Basic histogram with plt.hist in Matplotlib - Time & Space Complexity
We want to understand how the time it takes to create a histogram changes as we add more data points.
How does the work grow when the input data gets bigger?
Analyze the time complexity of the following code snippet.
import matplotlib.pyplot as plt
import numpy as np
data = np.random.randn(1000)
plt.hist(data, bins=30)
plt.show()
This code creates a histogram of 1000 random numbers divided into 30 bins.
Identify the loops, recursion, array traversals that repeat.
- Primary operation: Counting how many data points fall into each bin.
- How many times: Each of the n data points is checked once to find its bin.
As the number of data points increases, the time to count them into bins grows roughly in direct proportion.
| Input Size (n) | Approx. Operations |
|---|---|
| 10 | About 10 checks |
| 100 | About 100 checks |
| 1000 | About 1000 checks |
Pattern observation: Doubling the data roughly doubles the work.
Time Complexity: O(n)
This means the time to build the histogram grows linearly with the number of data points.

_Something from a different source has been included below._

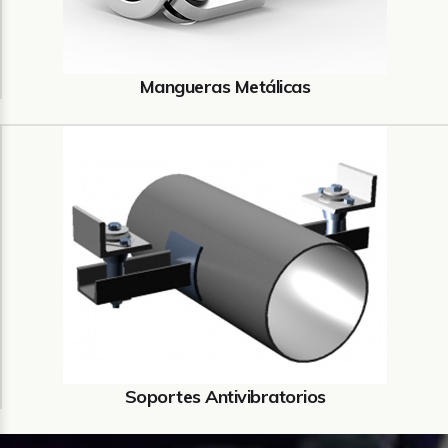
Mangueras Metálicas
Soportes Antivibratorios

[X] Wrong: "The number of bins affects the time complexity a lot."
[OK] Correct: The bins are usually fixed and small compared to data size, so the main work depends on how many data points we have, not the bins.
Understanding how data size affects plotting helps you explain performance clearly and shows you can think about efficiency in real tasks.
"What if we increased the number of bins to be the same as the number of data points? How would the time complexity change?"